Yeah Joe, tell us about what a fucking lousy job you did preparing.
I’ve never been hiking mind, I don’t count DoE because it was a peace of piss, cadets don’t count it because they had proof I used my phone. Either way I should of done more research.

I bought $30 worth of cereal bars, apricot and roll mats. I spent the same again on socks, a compass and a map and to be truthful it would have been better for me to spend the $60 solely on food. On tinned food, cold food, raw fish anything. Just not cereal bars and apricot. Apricot… Fuck you Joe.

The bus ticket was $50 from Launceston to Cradle Mountain and then eight days later from Lake St Clair to Hobart. (Half price as I lied and said I was a student)

So far so gravy. However on arriving at Cradle I was informed in quick succession that:

1. I had to book a walk.
2. I could only leave the next day.
3. I would be “stupid indeed” to go it alone.
4. I needed a $30 pass.
5. The booking would cost $200.

To put it into slight perspective $200 is only ten hours of Sydney fundraising, of which I still had some saved.
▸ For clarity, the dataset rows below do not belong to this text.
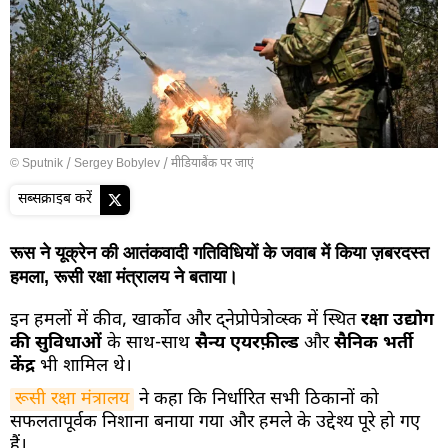
© Sputnik / Sergey Bobylev
/
मीडियाबैंक पर जाएं
सब्सक्राइब करें
रूस ने यूक्रेन की आतंकवादी गतिविधियों के जवाब में किया ज़बरदस्त
हमला, रूसी रक्षा मंत्रालय ने बताया।
इन हमलों में कीव, खार्कोव और द्नेप्रोपेत्रोव्स्क में स्थित
रक्षा उद्योग
की सुविधाओं
के साथ-साथ
सैन्य एयरफ़ील्ड
और
सैनिक भर्ती
केंद्र
भी शामिल थे।
रूसी रक्षा मंत्रालय
ने कहा कि निर्धारित सभी ठिकानों को
सफलतापूर्वक निशाना बनाया गया और हमले के उद्देश्य पूरे हो गए
हैं।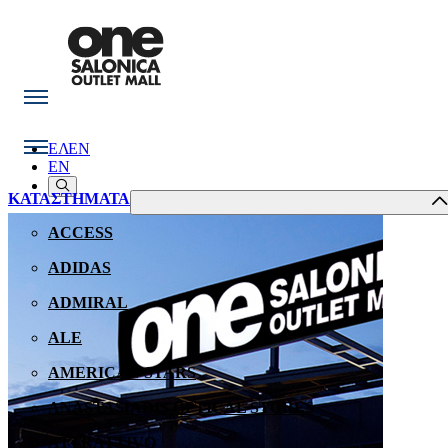
ΕΛ
EN
EN
ΚΑΤΑΣΤΗΜΑΤΑ
ACCESS
ADIDAS
ADMIRAL
ALE
AMERICAN STARS
ANASTASIADIS OPTICAL STORES
ATTRATTIVO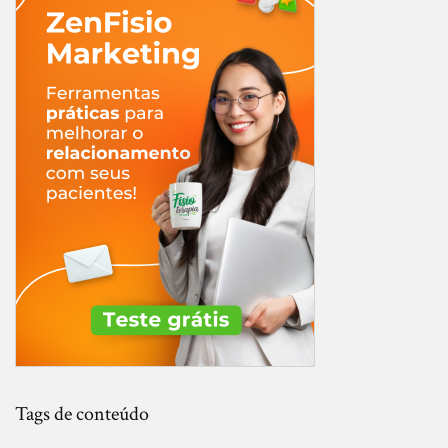
Tags de conteúdo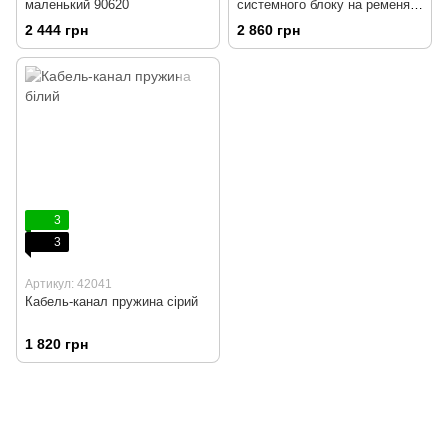
маленький 90620
системного блоку на ременях
зі слайдером і поворотом CS-
2 444 грн
2 860 грн
35D
3
3
Артикул: 42041
Кабель-канал пружина сірий
1 820 грн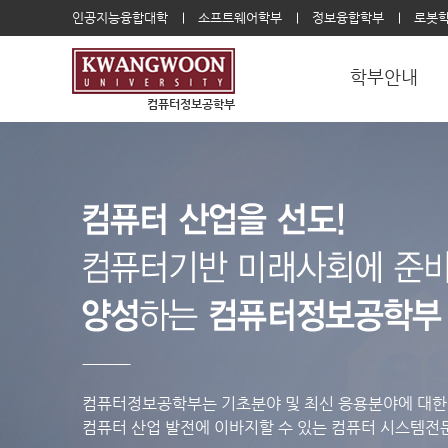
인공지능융합대학
소프트웨어학부
정보융합학부
로봇
학부안내
컴퓨터정보공학부
컴퓨터정보공학부는 기초분야 및 최신 응용분야에 대한
컴퓨터 산업 발전에 이바지할 수 있는 컴퓨터 시스템전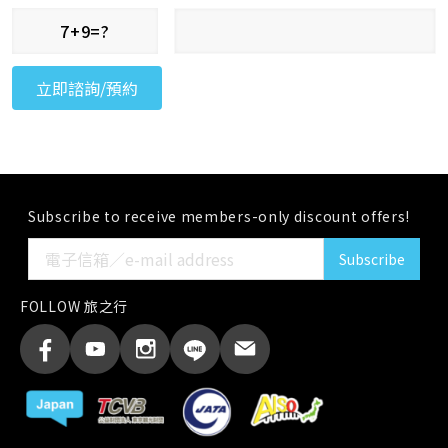
7+9=?
Subscribe to receive members-only discount offers!
Subscribe
FOLLOW 旅之行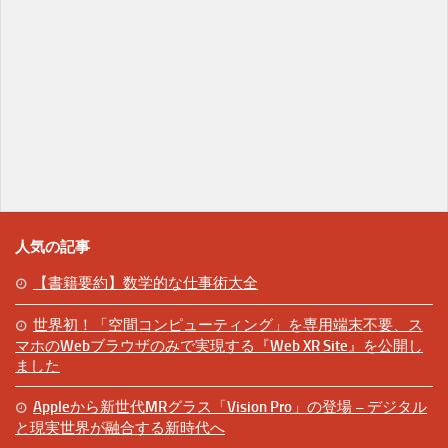
人気の記事
【書籍要約】数学的な仕事術大全
世界初！「空間コンピューティング」を専用端末不要、ス
マホのWebブラウザのみで実現する『Web XR Site』を公開し
ました
Appleから新世代MRグラス「Vision Pro」の登場 – デジタル
と現実世界が融合する新時代へ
But it’s also a return flight to NZ.

The lady on the desk instantly knew I would try and scam my way out of it and gleefully showed me how it was impossible. The number of rangers and the fact that there is physically only one path to follow make fare evasion impossible. I still got the map out and looked for sneaky by-ways onto the track for all of 30 seconds. Wilderness means wilderness.

So I paid it and was worth every cent. Setting up camp and examining the map by torch was like some Christmas morning. Knowing I’d walk past the walls of Jericho, through the Acropolis, Kia Ora, the Forgotten Lake and onto the Labyrinth. I couldn’t sleep for excitement. The weather was forecasted fine and I had all I needed for the next 8 days in my pack. I was ready?

Day 1

Ronny Creek car park to Lake Windermere

The bus to the official registration form at the base of Cradle Mountain is full of pros. The packs are huge, maybe 25kg compared to my 13. They have boots with ankle support, crampons, poles, gaitors, and stoves. They also seem a fair bit older and stronger than me. Their hilarity turns to incredulity then actual concern as they keep listing things I couldn’t afford to buy. Doesn’t bother me, I could get special mosquito repellant sunscreen but I have a K-mart hat and a Bruce Lee pinch. These thoughts come to pass after scalp burn and at least a pint lost to the droning hordes.
I sign my life away and the walk begins.


A steep ascent up the side of Cradle Mountain, the only part of the trek where cable is needed and given for walkers to pull themselves up the rocks. The majority of the track is natural surfaces: roots, rocks and generally anything you can sprain your ankle on. The rest is wooden boards to protect the flora underneath, every time the springy, forgiving wooden boards come as a godsend and the first day mountain side was all board. I can see the simply vast Mt Ossa in the distance, top hidden under clouds. Knowing I’ll be all those miles away in 3 days is a little far to comprehend but also a little awesome. Crossing over button grass moorland, not a soul in sight, no phone signal, no sign of civilisation and no worries, I started to feel unwell. It may have been the lake water I drunk, it may have been the solid kilo of apricots I’d been incessantly snacking on or it may have just been coming to me. But I got gastro. Pretty bad.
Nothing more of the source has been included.